===== Data
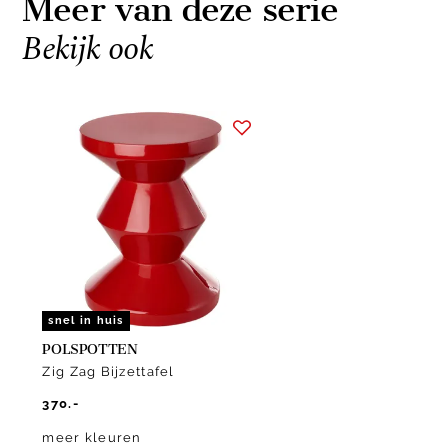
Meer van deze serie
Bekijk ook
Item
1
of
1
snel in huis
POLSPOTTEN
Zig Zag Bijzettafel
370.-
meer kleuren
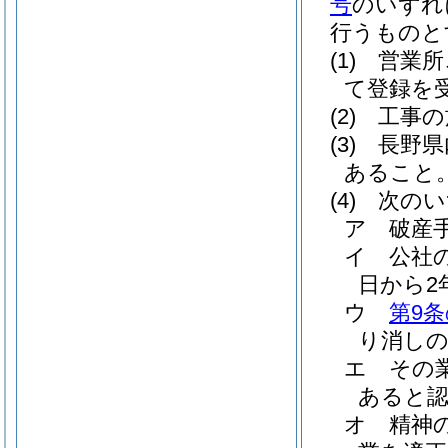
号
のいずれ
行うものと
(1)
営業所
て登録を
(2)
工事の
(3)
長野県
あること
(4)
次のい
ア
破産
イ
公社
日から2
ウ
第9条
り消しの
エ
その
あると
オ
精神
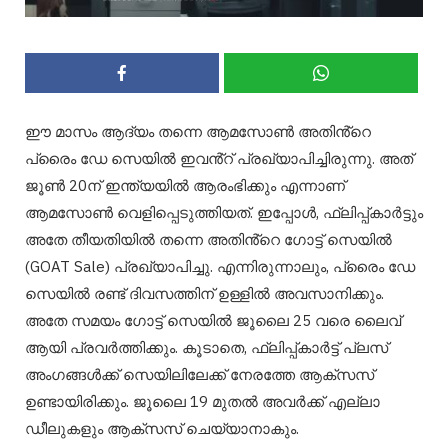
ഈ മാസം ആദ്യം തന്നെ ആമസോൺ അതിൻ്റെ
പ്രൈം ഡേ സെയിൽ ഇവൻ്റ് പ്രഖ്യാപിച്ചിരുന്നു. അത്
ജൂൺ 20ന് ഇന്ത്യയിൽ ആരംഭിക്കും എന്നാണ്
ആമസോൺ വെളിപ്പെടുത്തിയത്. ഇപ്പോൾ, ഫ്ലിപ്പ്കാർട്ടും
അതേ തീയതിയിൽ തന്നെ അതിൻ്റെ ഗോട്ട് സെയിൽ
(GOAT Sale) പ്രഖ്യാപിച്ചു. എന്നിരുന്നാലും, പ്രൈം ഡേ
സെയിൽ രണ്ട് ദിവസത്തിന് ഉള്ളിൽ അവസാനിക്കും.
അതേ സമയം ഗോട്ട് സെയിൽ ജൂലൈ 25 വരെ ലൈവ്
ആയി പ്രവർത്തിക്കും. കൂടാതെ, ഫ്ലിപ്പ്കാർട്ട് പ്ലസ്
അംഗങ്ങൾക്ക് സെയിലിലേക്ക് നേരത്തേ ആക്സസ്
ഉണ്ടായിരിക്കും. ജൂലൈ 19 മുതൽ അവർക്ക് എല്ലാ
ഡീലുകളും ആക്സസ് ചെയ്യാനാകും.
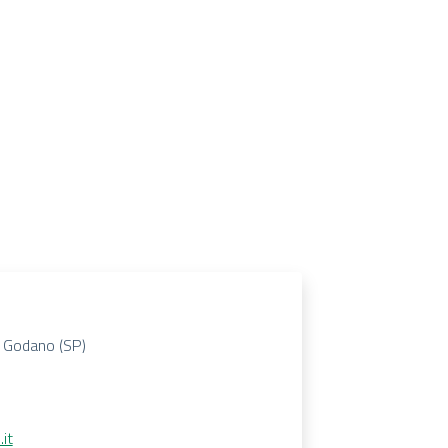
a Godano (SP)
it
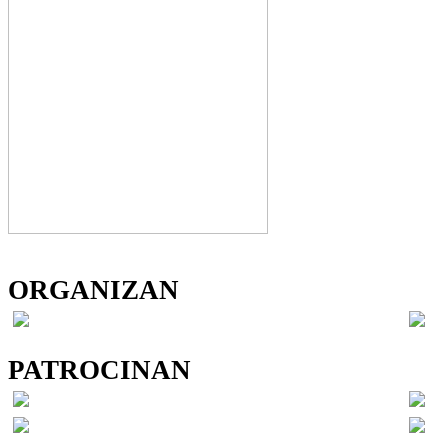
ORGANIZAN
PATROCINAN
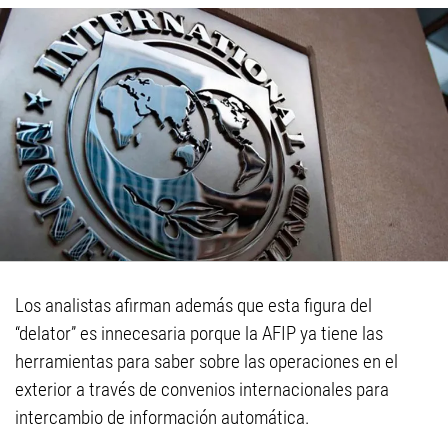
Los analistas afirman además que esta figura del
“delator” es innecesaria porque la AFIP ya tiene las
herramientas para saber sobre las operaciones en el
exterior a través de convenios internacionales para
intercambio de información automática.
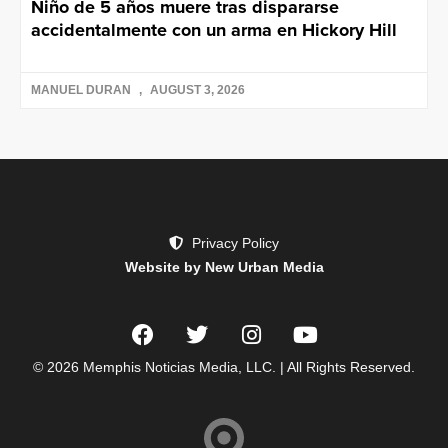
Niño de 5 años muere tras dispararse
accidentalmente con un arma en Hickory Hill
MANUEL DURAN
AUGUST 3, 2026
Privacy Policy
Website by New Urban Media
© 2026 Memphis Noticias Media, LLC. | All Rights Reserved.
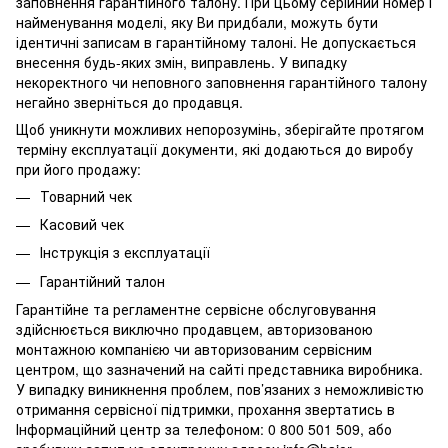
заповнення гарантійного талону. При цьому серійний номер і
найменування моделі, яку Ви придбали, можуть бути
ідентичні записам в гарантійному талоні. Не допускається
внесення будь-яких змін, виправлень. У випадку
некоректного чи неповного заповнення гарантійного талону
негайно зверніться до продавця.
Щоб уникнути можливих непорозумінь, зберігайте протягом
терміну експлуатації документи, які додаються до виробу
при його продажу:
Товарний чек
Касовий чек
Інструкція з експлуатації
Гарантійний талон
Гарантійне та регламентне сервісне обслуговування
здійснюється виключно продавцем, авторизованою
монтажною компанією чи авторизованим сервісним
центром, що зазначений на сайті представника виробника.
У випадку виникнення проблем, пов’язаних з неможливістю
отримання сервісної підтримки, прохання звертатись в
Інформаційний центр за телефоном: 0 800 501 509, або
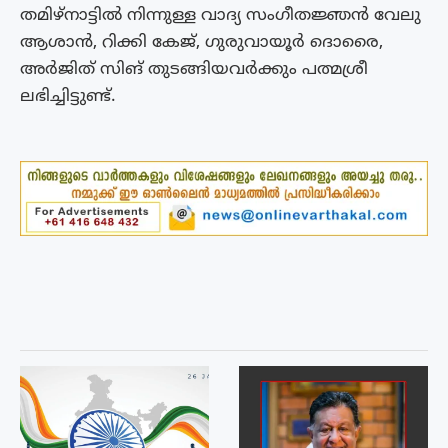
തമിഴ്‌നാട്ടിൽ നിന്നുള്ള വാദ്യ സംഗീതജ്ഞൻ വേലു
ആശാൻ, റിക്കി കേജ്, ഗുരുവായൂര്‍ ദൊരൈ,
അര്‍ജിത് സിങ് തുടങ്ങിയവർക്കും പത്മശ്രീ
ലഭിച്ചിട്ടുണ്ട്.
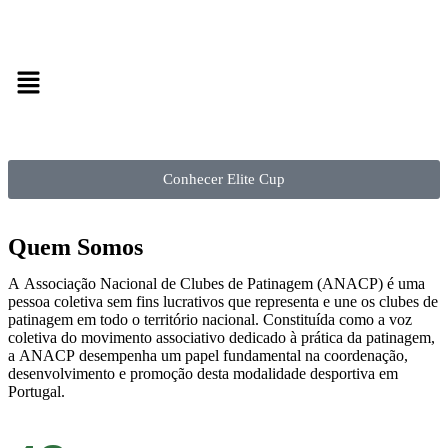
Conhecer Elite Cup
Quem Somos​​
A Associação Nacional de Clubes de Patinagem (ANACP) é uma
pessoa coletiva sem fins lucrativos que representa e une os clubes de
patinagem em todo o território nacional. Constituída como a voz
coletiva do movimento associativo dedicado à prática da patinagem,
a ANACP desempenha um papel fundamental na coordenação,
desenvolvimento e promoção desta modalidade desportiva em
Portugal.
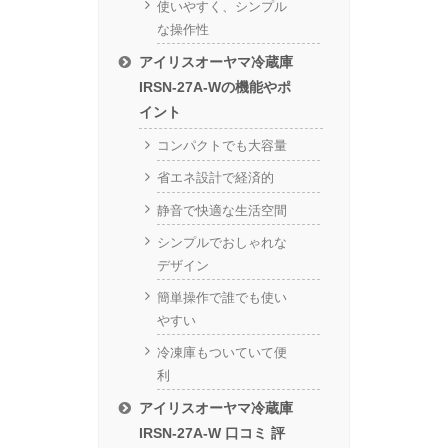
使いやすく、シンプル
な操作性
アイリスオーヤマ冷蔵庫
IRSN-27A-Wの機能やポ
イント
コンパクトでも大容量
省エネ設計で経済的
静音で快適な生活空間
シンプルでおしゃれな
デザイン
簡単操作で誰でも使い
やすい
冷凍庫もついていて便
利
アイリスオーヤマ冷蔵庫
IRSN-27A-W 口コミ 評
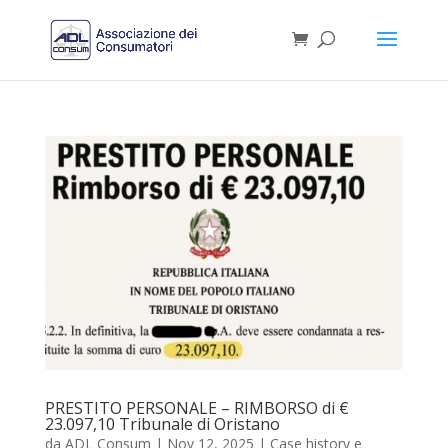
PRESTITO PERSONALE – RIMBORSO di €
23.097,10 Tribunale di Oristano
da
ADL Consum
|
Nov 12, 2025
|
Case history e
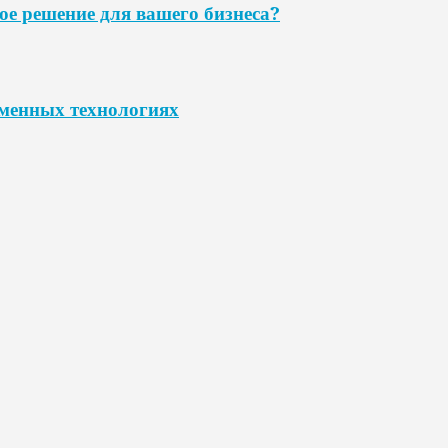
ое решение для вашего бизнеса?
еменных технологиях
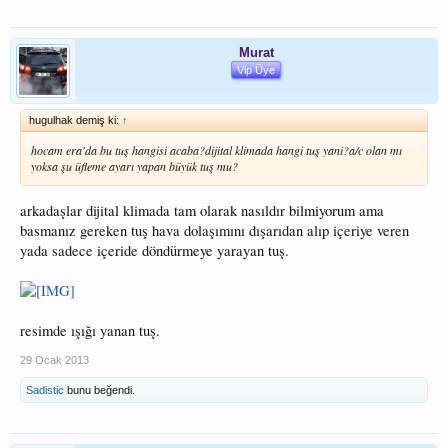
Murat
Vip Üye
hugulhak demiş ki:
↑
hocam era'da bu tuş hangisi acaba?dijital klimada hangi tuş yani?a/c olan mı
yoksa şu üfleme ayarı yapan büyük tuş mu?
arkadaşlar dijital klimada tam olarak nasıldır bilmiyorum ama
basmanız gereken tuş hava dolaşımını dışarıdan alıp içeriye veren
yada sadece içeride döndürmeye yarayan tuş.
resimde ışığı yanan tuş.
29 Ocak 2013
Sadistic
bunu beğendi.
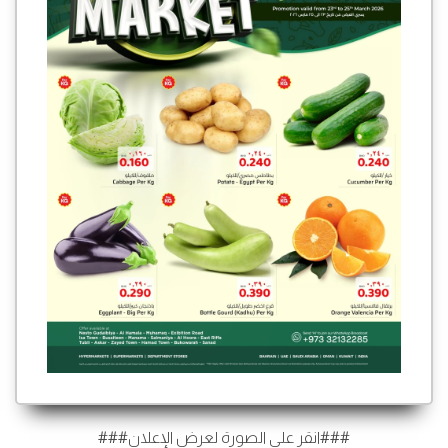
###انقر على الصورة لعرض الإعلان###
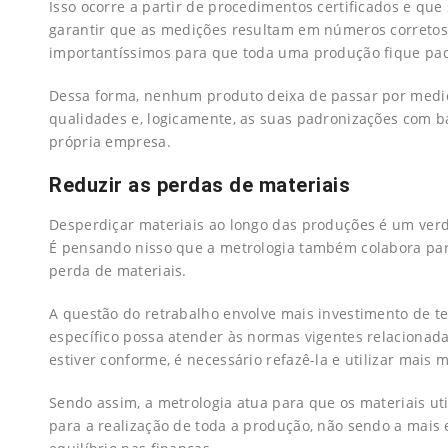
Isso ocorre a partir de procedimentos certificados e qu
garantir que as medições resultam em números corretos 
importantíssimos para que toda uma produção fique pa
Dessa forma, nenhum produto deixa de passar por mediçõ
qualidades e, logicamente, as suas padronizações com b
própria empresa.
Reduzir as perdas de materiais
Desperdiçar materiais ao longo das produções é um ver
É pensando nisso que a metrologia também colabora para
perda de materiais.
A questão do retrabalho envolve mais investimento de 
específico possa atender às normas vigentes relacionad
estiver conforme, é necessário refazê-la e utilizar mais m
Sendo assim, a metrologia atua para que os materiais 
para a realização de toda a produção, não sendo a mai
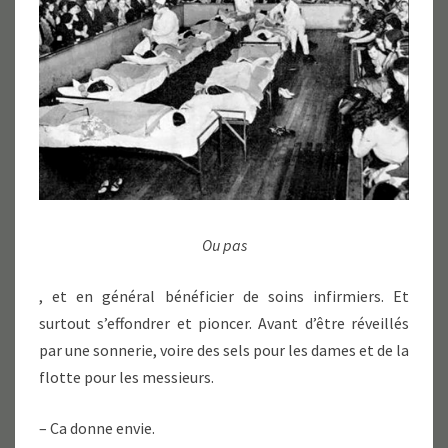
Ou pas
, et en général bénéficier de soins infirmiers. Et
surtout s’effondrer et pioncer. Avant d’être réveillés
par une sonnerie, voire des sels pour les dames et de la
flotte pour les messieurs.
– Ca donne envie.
==========
Task statement
Nothing but an exact copy of the data, without its images, should make up your answer.

Reply
Meer van deze serie
Bekijk ook
Item
1
of
1
snel in huis
POLSPOTTEN
Zig Zag Bijzettafel
370.-
meer kleuren
号
のいずれ
行うものと
(1)
営業所
て登録を
(2)
工事の
(3)
長野県
あること
(4)
次のい
ア
破産
イ
公社
日から2
ウ
第9条
り消しの
エ
その
あると
オ
精神
ഈ മാസം ആദ്യം തന്നെ ആമസോൺ അതിൻ്റെ
പ്രൈം ഡേ സെയിൽ ഇവൻ്റ് പ്രഖ്യാപിച്ചിരുന്നു. അത്
ജൂൺ 20ന് ഇന്ത്യയിൽ ആരംഭിക്കും എന്നാണ്
ആമസോൺ വെളിപ്പെടുത്തിയത്. ഇപ്പോൾ, ഫ്ലിപ്പ്കാർട്ടും
അതേ തീയതിയിൽ തന്നെ അതിൻ്റെ ഗോട്ട് സെയിൽ
(GOAT Sale) പ്രഖ്യാപിച്ചു. എന്നിരുന്നാലും, പ്രൈം ഡേ
സെയിൽ രണ്ട് ദിവസത്തിന് ഉള്ളിൽ അവസാനിക്കും.
അതേ സമയം ഗോട്ട് സെയിൽ ജൂലൈ 25 വരെ ലൈവ്
ആയി പ്രവർത്തിക്കും. കൂടാതെ, ഫ്ലിപ്പ്കാർട്ട് പ്ലസ്
അംഗങ്ങൾക്ക് സെയിലിലേക്ക് നേരത്തേ ആക്സസ്
ഉണ്ടായിരിക്കും. ജൂലൈ 19 മുതൽ അവർക്ക് എല്ലാ
ഡീലുകളും ആക്സസ് ചെയ്യാനാകും.
a Godano (SP)
it
ORGANIZAN
PATROCINAN
Los analistas afirman además que esta figura del
“delator” es innecesaria porque la AFIP ya tiene las
herramientas para saber sobre las operaciones en el
exterior a través de convenios internacionales para
intercambio de información automática.
Niño de 5 años muere tras dispararse
accidentalmente con un arma en Hickory Hill
MANUEL DURAN
AUGUST 3, 2026
Privacy Policy
Website by New Urban Media
© 2026 Memphis Noticias Media, LLC. | All Rights Reserved.
заповнення гарантійного талону. При цьому серійний номер і
найменування моделі, яку Ви придбали, можуть бути
ідентичні записам в гарантійному талоні. Не допускається
внесення будь-яких змін, виправлень. У випадку
некоректного чи неповного заповнення гарантійного талону
негайно зверніться до продавця.
Щоб уникнути можливих непорозумінь, зберігайте протягом
терміну експлуатації документи, які додаються до виробу
при його продажу:
Товарний чек
Касовий чек
Інструкція з експлуатації
Гарантійний талон
Гарантійне та регламентне сервісне обслуговування
здійснюється виключно продавцем, авторизованою
монтажною компанією чи авторизованим сервісним
центром, що зазначений на сайті представника виробника.
У випадку виникнення проблем, пов’язаних з неможливістю
отримання сервісної підтримки, прохання звертатись в
Інформаційний центр за телефоном: 0 800 501 509, або
തമിഴ്‌നാട്ടിൽ നിന്നുള്ള വാദ്യ സംഗീതജ്ഞൻ വേലു
ആശാൻ, റിക്കി കേജ്, ഗുരുവായൂര്‍ ദൊരൈ,
അര്‍ജിത് സിങ് തുടങ്ങിയവർക്കും പത്മശ്രീ
ലഭിച്ചിട്ടുണ്ട്.
Conhecer Elite Cup
Quem Somos​​
A Associação Nacional de Clubes de Patinagem (ANACP) é uma
pessoa coletiva sem fins lucrativos que representa e une os clubes de
patinagem em todo o território nacional. Constituída como a voz
coletiva do movimento associativo dedicado à prática da patinagem,
a ANACP desempenha um papel fundamental na coordenação,
desenvolvimento e promoção desta modalidade desportiva em
Portugal.
使いやすく、シンプル
な操作性
アイリスオーヤマ冷蔵庫
IRSN-27A-Wの機能やポ
イント
コンパクトでも大容量
省エネ設計で経済的
静音で快適な生活空間
シンプルでおしゃれな
デザイン
簡単操作で誰でも使い
やすい
冷凍庫もついていて便
利
アイリスオーヤマ冷蔵庫
IRSN-27A-W 口コミ 評
PRESTITO PERSONALE – RIMBORSO di €
23.097,10 Tribunale di Oristano
da
ADL Consum
|
Nov 12, 2025
|
Case history e
ое решение для вашего бизнеса?
еменных технологиях
Murat
Vip Üye
hugulhak demiş ki:
↑
hocam era'da bu tuş hangisi acaba?dijital klimada hangi tuş yani?a/c olan mı
yoksa şu üfleme ayarı yapan büyük tuş mu?
arkadaşlar dijital klimada tam olarak nasıldır bilmiyorum ama
basmanız gereken tuş hava dolaşımını dışarıdan alıp içeriye veren
yada sadece içeride döndürmeye yarayan tuş.
resimde ışığı yanan tuş.
29 Ocak 2013
Sadistic
bunu beğendi.
###انقر على الصورة لعرض الإعلان###
Isso ocorre a partir de procedimentos certificados e qu
garantir que as medições resultam em números corretos 
importantíssimos para que toda uma produção fique pa
Dessa forma, nenhum produto deixa de passar por mediçõ
qualidades e, logicamente, as suas padronizações com b
própria empresa.
Reduzir as perdas de materiais
Desperdiçar materiais ao longo das produções é um ver
É pensando nisso que a metrologia também colabora para
perda de materiais.
A questão do retrabalho envolve mais investimento de 
específico possa atender às normas vigentes relacionad
estiver conforme, é necessário refazê-la e utilizar mais m
Sendo assim, a metrologia atua para que os materiais 
para a realização de toda a produção, não sendo a mai
Ou pas
, et en général bénéficier de soins infirmiers. Et
surtout s’effondrer et pioncer. Avant d’être réveillés
par une sonnerie, voire des sels pour les dames et de la
flotte pour les messieurs.
– Ca donne envie.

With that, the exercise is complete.